On arrival in Kisumu Thursday, Mr Wanjigi vowed to continue with his campaigns for the party’s presidential ticket, arguing he is a life member of the party.
“I saw some letter going round saying ODM officials are not aware of my visit. Why do I need permission to visit Nyanza or anywhere in this country? This is a free country and I am an ODM member who will tour the region and popularise the party the best way I know,” said Mr Wanjigi.
Met ODM delegates
Mr Wanjigi has met ODM delegates in Nakuru, Nairobi and Mt Kenya region where he has also presided over the opening of party offices.
He has said he’s ready to wrest the party’s ticket from Mr Odinga, who he claims lacks the numbers to win the presidency.
Mr Odinga’s supporters had felt the businessman was simply warming the ground for Mr Odinga ahead of his fifth stab at the presidency, but his zeal to win the ODM ticket has now caused apprehension.
Mr Mbadi has accused Mr Wanjigi of illegally operating a parallel party operation.
The ODM chairman said whereas they welcome any move to popularise the party in hostile regions, there is need for proper coordination and consultation with the party headquarters.
“I have never seen him in ODM functions yet he is moving around purporting to be meeting party delegates. We don’t even know who these people are since our officials on the ground are not aware of the meetings,” Mr Oparanya told Nation.
Not party financier
Mr Ong’wen dismissed claims that Mr Wanjigi has been a party financier. “For the record, the only money the party has ever received from Jimi Wanjigi is Sh20, 000 being life membership fee,” Mr Ong’wen told the Nation yesterday.
Kakamega ODM chairman Justus Kizito claimed they were aware Mr Wanjigi was being used by external forces to destroy ODM since he does not support the handshake between President Kenyatta and Mr Odinga.

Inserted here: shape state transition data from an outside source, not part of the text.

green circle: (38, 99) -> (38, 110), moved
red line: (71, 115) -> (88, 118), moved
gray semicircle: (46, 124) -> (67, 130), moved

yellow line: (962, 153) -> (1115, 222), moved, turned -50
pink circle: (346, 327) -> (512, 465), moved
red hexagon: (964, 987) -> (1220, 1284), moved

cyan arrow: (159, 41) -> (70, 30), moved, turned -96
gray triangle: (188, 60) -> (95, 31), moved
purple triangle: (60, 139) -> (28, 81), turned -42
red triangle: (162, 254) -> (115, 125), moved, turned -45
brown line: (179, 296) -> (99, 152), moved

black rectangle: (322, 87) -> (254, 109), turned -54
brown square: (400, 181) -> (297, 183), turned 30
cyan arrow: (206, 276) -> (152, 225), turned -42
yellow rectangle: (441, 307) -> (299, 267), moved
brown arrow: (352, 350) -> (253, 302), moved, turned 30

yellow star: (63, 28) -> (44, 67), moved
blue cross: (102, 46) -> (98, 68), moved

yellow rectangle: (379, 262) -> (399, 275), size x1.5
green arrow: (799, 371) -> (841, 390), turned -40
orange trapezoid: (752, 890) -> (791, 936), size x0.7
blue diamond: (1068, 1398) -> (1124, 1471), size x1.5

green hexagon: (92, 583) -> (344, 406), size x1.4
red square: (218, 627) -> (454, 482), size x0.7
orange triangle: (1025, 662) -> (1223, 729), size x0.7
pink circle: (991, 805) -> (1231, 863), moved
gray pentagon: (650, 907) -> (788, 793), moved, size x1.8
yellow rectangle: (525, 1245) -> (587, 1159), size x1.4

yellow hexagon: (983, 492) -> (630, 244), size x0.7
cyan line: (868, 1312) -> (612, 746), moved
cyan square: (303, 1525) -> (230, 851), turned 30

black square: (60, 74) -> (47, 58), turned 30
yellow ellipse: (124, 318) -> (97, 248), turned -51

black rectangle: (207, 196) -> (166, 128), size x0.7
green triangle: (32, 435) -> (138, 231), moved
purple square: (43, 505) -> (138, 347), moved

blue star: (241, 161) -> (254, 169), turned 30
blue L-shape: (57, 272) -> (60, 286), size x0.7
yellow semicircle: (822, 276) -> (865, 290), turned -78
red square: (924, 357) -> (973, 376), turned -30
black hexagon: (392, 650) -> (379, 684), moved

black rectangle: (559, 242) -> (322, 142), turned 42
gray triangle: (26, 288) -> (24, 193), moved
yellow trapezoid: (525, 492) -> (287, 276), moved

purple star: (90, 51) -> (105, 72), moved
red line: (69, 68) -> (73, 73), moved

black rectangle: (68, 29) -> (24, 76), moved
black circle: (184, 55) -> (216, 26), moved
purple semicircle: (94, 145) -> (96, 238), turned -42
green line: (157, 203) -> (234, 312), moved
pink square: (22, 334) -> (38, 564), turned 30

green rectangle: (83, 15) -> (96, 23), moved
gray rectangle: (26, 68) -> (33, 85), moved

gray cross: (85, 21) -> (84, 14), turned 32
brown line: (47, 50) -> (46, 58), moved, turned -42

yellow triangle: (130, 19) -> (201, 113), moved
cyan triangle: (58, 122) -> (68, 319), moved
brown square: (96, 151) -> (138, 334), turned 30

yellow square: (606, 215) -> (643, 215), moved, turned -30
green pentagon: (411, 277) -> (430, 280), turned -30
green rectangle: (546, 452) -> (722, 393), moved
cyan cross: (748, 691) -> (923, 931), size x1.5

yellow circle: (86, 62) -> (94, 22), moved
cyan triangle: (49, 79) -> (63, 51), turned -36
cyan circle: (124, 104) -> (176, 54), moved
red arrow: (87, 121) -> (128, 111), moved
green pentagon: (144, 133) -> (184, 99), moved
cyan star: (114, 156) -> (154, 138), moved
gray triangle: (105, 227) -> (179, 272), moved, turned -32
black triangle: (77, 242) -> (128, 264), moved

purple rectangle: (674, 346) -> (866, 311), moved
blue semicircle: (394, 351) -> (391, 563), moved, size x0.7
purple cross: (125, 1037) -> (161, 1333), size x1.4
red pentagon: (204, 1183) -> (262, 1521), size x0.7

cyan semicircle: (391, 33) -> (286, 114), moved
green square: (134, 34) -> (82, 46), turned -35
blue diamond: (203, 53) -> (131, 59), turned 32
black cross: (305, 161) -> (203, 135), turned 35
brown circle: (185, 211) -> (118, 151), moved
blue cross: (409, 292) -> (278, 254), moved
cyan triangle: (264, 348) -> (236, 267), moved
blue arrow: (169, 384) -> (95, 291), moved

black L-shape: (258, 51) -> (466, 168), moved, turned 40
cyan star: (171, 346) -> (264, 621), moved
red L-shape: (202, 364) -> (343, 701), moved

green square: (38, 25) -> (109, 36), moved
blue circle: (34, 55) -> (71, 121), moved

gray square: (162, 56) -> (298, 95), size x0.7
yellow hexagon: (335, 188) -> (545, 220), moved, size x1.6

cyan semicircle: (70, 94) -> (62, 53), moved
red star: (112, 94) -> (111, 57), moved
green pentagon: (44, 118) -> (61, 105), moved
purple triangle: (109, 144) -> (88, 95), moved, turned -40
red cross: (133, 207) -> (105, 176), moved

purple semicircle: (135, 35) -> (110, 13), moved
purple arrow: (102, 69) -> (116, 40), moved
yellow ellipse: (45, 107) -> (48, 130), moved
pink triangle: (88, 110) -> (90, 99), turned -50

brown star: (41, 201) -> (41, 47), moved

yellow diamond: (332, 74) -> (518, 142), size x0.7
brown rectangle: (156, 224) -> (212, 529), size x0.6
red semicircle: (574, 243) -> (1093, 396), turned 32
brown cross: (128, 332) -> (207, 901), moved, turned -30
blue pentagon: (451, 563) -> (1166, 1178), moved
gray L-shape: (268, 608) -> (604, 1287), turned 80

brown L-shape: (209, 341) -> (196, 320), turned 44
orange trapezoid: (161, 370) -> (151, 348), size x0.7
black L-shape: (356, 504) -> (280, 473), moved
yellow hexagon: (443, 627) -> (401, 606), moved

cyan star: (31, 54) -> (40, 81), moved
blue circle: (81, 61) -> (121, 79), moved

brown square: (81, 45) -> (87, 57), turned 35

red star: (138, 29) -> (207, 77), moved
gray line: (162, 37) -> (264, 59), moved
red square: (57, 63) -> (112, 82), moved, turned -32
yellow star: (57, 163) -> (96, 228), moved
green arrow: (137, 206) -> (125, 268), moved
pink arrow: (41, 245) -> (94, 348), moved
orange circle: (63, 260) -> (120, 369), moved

“You can’t join a party yesterday and want to take its leadership. As far as we are concerned, Raila will be our flag bearer and the fifth President of Kenya. Wanjigi should know this,” he said.
But Mr Wanjigi has defended his actions, insisting that his intention is to popularise the party and not to wreck it, even as he declared an all-out war to deny Mr Odinga the presidential ticket.
Prof Macharia Munene of the United States International University (USIU) lists three possible scenarios of the Wanjigi-Raila duel.
“It is a real contest that might give Raila a desired exit strategy from politics, but it might also be internal ODM theatrics designed to convince the public that Raila and ODM have changed and are serious ‘democrats’. This might help to reduce, if not eliminate, the ‘Men in Black’ negative image that dogs Raila and ODM,” Prof Munene argues.
He adds: “It is possible that there is serious internal ODM belief that Raila can be ousted because his time is up. This would make Wanjigi the point man in that internal movement. Others are either too scared to come out or are waiting in the wings before joining the bandwagon.”